Five, six and seven o'clock came; darkness was shutting in, and they were three miles from Benton. To make matters worse, with the falling of night the rain increased, pouring in such torrents that they had frequently to pause and empty out their canoe.
A few minutes after seven, and a light gleamed from a window a little distance back from the stream, less than a quarter of a mile.
"There's our lodgings for the night, Jack," said Henry Burns, pointing up through the rain. "I don't mind saying I've had enough. It's three miles yet to Benton, or nearly that, there are three more dams, and as for walking, the road must be a bog-hole."

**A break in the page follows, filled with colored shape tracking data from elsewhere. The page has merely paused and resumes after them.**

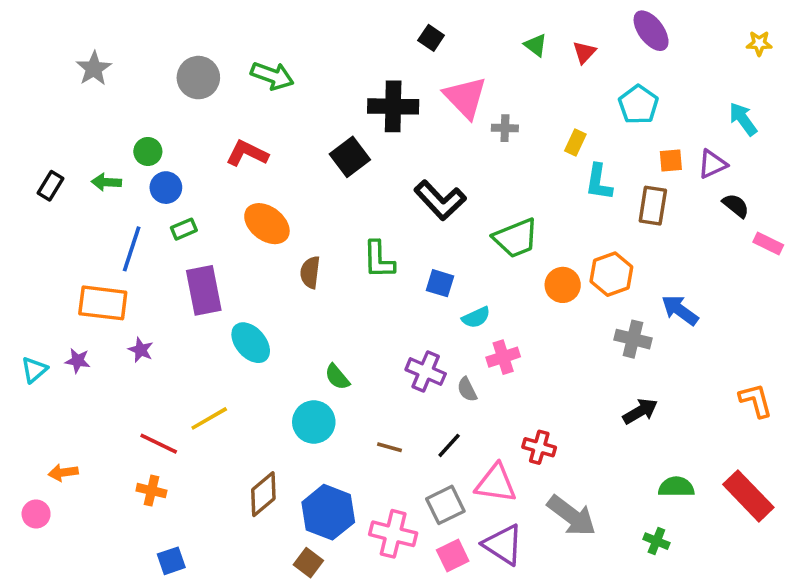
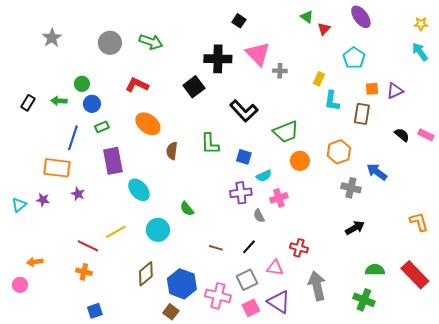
green triangle: (536, 45) -> (307, 17), moved
cyan arrow: (743, 119) -> (420, 52), moved
black semicircle: (736, 206) -> (402, 135), moved
orange circle: (563, 285) -> (300, 161), moved
purple cross: (426, 372) -> (241, 193), moved, turned -30
cyan circle: (314, 422) -> (158, 230), moved
pink triangle: (496, 483) -> (275, 268), size x0.7
gray arrow: (572, 516) -> (317, 286), turned -140
green cross: (656, 541) -> (364, 300), size x1.5

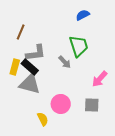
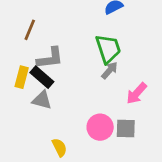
gray arrow: (65, 62) -> (110, 70), moved, turned -96
gray triangle: (30, 84) -> (42, 100), size x0.7
pink circle: (61, 104) -> (100, 127), moved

"I'm with you," responded Harvey. "If it's a lodging house, I've the money to pay – three dollars in the oiled silk wallet. If it's a farmhouse, we'll stay, if we have to sleep in the barn."
Presently they perceived a landing, with several rowboats tied up. They ran in alongside this, drew their canoe clear up on to the float, turned it over, and walked rapidly up toward the house from which the light shone.
"We're in luck for once," said Harvey. "There's a sign over the door."
The sign, indeed, seemed to offer them some sort of welcome. It bore an enormous hand pointing inward, and the inscription, "Half Way House."
"I wonder what it's half way between," said Henry Burns, as they paused a moment on the threshold of the door. "Half way between the sky and China, I guess. But I don't care, if the roof doesn't leak."
The picture, as they entered, was, in truth, one to cheer the most wretched. Directly in front of them, in line with the door, a fire of hickory logs roared in an old-fashioned brick fireplace, lighting up the hotel office almost as much as did the two kerosene lamps, disposed at either end. An old woman, dozing comfortably in a big rocking chair before the blaze, jumped up at their appearance.
"Land sakes!" she ejaculated, querulously. "What a night to be comin' in upon us! Dear! Dear! Want to stay over night, you say?